>>>>>

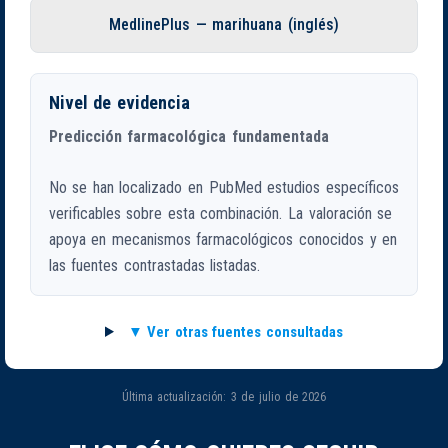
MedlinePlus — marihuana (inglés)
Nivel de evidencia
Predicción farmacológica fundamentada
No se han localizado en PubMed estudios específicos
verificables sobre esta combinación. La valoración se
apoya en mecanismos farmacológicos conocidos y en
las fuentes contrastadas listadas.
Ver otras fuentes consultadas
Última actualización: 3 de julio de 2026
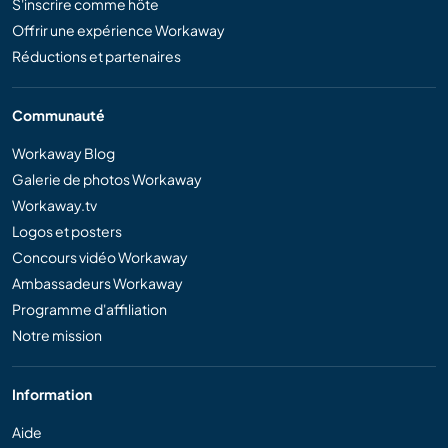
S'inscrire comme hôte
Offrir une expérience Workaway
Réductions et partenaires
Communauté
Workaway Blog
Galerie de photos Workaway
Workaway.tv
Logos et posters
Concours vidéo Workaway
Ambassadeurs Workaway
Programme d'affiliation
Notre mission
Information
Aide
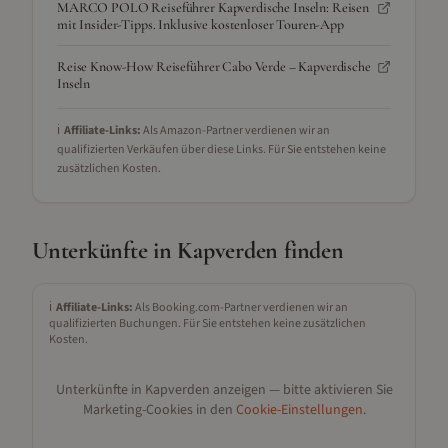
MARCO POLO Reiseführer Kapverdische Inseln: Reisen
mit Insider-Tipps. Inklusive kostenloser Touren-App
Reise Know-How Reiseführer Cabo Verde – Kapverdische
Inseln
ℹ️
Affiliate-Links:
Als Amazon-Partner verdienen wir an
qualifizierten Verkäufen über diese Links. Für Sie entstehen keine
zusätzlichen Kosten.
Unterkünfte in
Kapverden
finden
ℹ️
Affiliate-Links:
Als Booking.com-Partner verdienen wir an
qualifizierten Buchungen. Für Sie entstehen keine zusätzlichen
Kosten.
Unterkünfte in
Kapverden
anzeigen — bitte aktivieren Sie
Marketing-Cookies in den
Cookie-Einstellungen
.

<<<<<
>>>>>

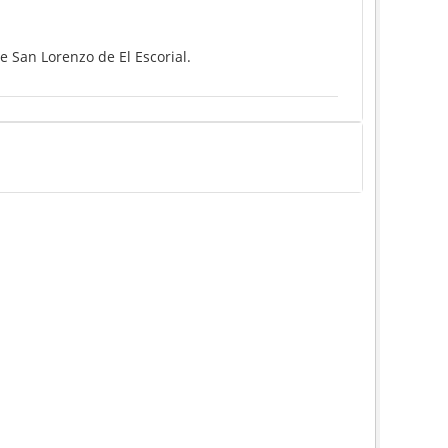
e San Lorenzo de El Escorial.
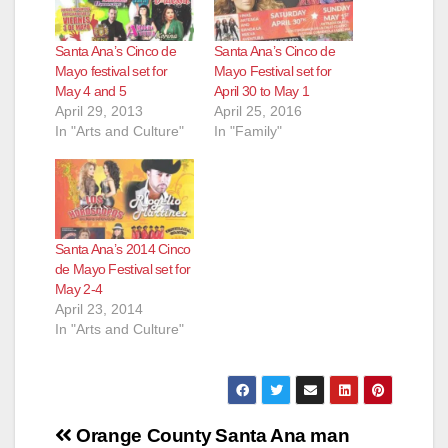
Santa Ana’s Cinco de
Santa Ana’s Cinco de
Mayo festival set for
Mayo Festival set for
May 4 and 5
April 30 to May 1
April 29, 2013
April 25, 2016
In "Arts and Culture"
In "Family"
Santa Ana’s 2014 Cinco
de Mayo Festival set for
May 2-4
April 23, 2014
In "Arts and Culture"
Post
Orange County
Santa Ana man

<<<<<
>>>>>

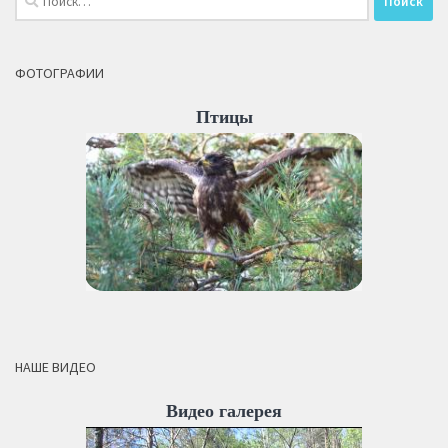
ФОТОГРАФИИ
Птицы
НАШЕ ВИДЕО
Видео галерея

<<<<<

TASK DETAILS. Collect every line from the records above that contains the word "April".

ANSWER TO THE PROBLEM.
April 30 to May 1
April 29, 2013
April 25, 2016
April 23, 2014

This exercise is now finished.